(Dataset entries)
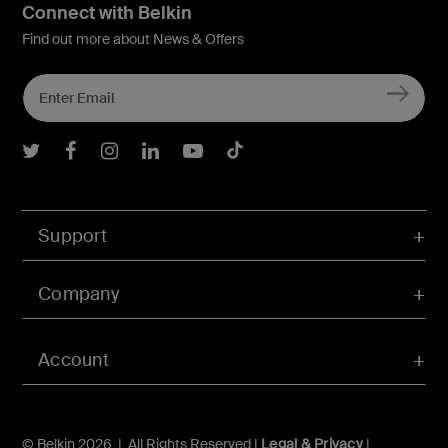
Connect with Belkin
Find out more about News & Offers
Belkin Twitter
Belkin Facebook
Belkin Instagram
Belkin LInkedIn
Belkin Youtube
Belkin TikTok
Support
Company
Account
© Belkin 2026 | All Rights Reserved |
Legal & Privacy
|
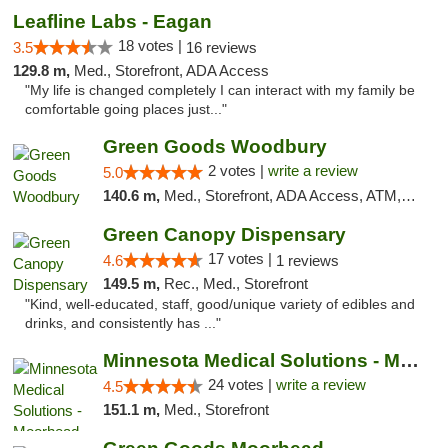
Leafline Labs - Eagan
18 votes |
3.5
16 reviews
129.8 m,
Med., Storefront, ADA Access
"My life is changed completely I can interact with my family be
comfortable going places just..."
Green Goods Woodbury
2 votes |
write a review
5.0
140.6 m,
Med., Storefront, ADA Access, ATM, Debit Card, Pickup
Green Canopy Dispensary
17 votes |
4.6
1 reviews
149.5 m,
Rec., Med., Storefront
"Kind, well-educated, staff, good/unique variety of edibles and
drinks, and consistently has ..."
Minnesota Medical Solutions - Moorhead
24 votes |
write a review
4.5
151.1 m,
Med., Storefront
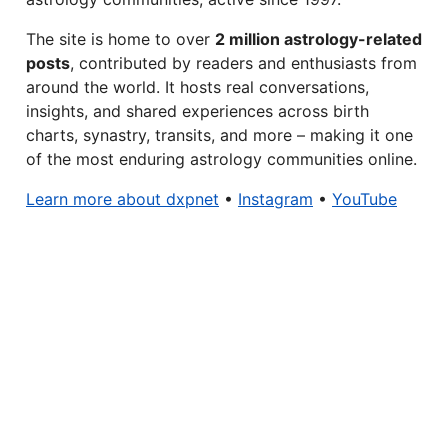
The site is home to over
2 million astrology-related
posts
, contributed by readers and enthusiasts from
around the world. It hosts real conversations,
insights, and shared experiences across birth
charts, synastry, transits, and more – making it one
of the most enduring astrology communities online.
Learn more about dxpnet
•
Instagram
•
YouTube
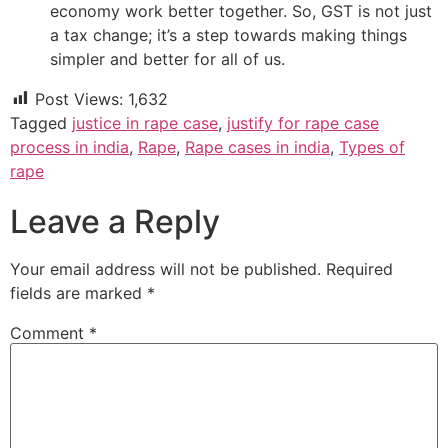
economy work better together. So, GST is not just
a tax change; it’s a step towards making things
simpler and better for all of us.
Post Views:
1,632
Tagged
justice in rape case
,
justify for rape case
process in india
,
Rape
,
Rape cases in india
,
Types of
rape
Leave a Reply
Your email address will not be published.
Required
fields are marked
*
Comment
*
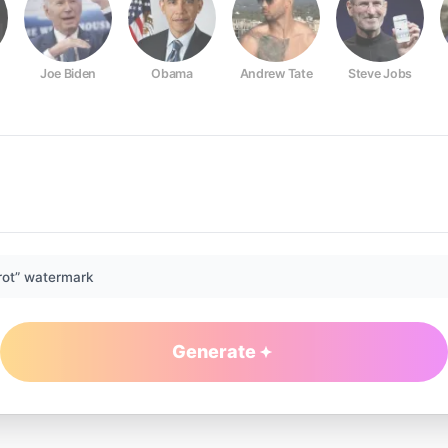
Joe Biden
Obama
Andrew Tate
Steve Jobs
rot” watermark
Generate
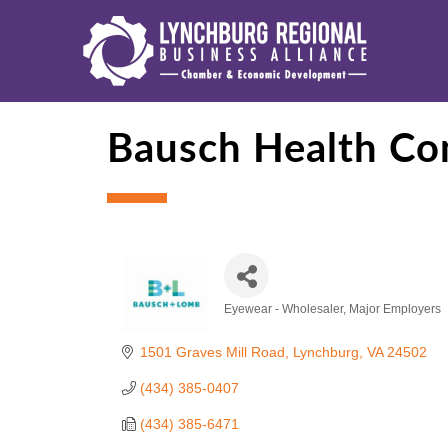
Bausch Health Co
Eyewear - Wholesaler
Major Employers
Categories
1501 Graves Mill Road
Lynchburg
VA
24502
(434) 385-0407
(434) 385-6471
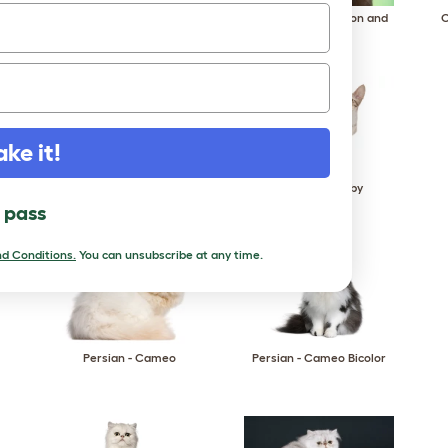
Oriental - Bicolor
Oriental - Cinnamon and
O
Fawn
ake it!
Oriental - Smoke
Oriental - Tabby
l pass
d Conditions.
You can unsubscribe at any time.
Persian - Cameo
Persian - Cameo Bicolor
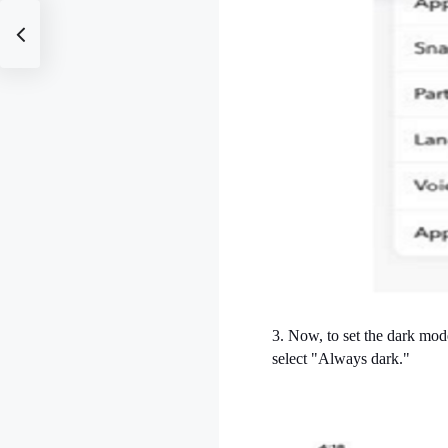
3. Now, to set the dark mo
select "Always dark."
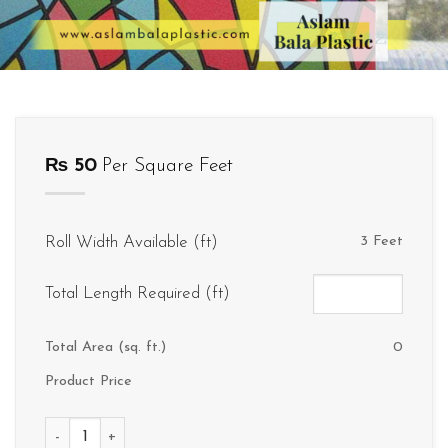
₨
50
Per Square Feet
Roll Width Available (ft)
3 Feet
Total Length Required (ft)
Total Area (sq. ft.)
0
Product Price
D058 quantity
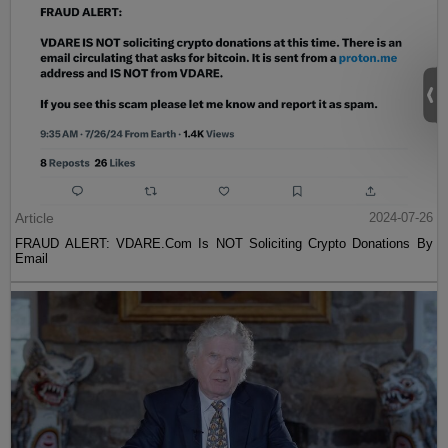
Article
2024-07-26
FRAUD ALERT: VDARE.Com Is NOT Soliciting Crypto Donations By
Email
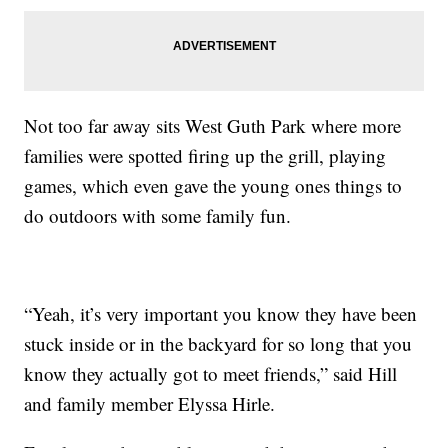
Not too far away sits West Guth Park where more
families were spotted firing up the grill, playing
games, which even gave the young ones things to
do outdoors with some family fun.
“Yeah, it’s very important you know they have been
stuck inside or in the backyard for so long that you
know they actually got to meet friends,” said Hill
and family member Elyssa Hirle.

» **EXERCISE DETAILS**
This task calls for an exact copy of the data above, without pictures.

» **RESPONSE FOR THIS EXERCISE**
Connect with Belkin
Find out more about News & Offers
Belkin Twitter
Belkin Facebook
Belkin Instagram
Belkin LInkedIn
Belkin Youtube
Belkin TikTok
Support
Company
Account
© Belkin 2026 | All Rights Reserved |
Legal & Privacy
|
Leafline Labs - Eagan
18 votes |
3.5
16 reviews
129.8 m,
Med., Storefront, ADA Access
"My life is changed completely I can interact with my family be
comfortable going places just..."
Green Goods Woodbury
2 votes |
write a review
5.0
140.6 m,
Med., Storefront, ADA Access, ATM, Debit Card, Pickup
Green Canopy Dispensary
17 votes |
4.6
1 reviews
149.5 m,
Rec., Med., Storefront
"Kind, well-educated, staff, good/unique variety of edibles and
drinks, and consistently has ..."
Minnesota Medical Solutions - Moorhead
24 votes |
write a review
4.5
151.1 m,
Med., Storefront
The site is home to over
2 million astrology-related
posts
, contributed by readers and enthusiasts from
around the world. It hosts real conversations,
insights, and shared experiences across birth
charts, synastry, transits, and more – making it one
of the most enduring astrology communities online.
Learn more about dxpnet
•
Instagram
•
YouTube
economy work better together. So, GST is not just
a tax change; it’s a step towards making things
simpler and better for all of us.
Post Views:
1,632
Tagged
justice in rape case
,
justify for rape case
process in india
,
Rape
,
Rape cases in india
,
Types of
rape
Leave a Reply
Your email address will not be published.
Required
fields are marked
*
Comment
*
Joe Biden
Obama
Andrew Tate
Steve Jobs
rot” watermark
Generate
Bausch Health Co
Eyewear - Wholesaler
Major Employers
Categories
1501 Graves Mill Road
Lynchburg
VA
24502
(434) 385-0407
(434) 385-6471
Oriental - Bicolor
Oriental - Cinnamon and
O
Fawn
ake it!
Oriental - Smoke
Oriental - Tabby
l pass
d Conditions.
You can unsubscribe at any time.
Persian - Cameo
Persian - Cameo Bicolor
3. Now, to set the dark mo
select "Always dark."
₨
50
Per Square Feet
Roll Width Available (ft)
3 Feet
Total Length Required (ft)
Total Area (sq. ft.)
0
Product Price
D058 quantity
Article
2024-07-26
FRAUD ALERT: VDARE.Com Is NOT Soliciting Crypto Donations By
Email
Not too far away sits West Guth Park where more
families were spotted firing up the grill, playing
games, which even gave the young ones things to
do outdoors with some family fun.
“Yeah, it’s very important you know they have been
stuck inside or in the backyard for so long that you
know they actually got to meet friends,” said Hill
and family member Elyssa Hirle.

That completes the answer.